● PROBLEM TO SOLVE
Give the number of lines in the records below that include the word "Ростелекома", and add nothing to it.

● DATA TO PROCESS
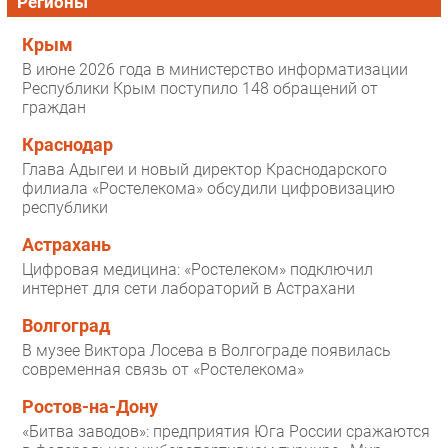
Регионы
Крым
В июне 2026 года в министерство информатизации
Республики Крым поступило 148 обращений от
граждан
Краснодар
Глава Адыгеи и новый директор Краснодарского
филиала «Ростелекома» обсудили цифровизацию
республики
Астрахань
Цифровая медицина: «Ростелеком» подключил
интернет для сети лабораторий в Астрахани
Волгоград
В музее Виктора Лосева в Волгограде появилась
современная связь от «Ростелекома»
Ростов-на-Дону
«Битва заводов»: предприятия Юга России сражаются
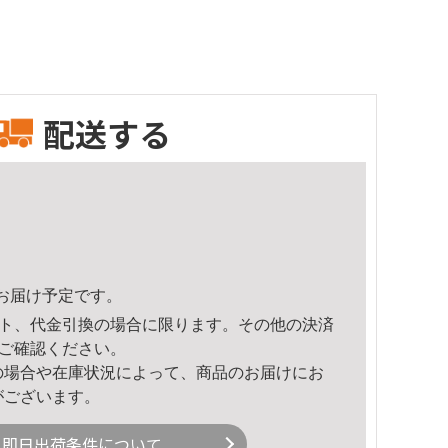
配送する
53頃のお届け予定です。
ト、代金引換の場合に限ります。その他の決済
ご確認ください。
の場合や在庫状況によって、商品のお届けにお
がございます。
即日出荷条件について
==
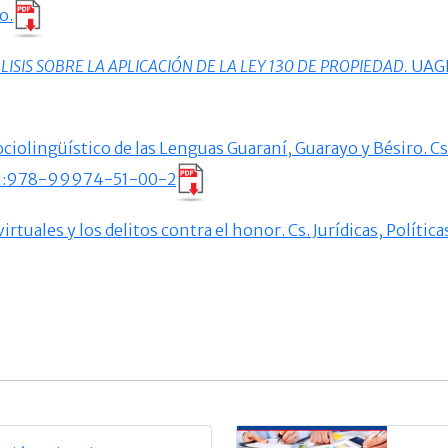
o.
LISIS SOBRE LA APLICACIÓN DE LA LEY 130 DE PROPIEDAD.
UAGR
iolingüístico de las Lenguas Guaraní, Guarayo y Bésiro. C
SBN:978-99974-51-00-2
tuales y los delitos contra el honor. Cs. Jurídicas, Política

● EXERCISE ANSWER
2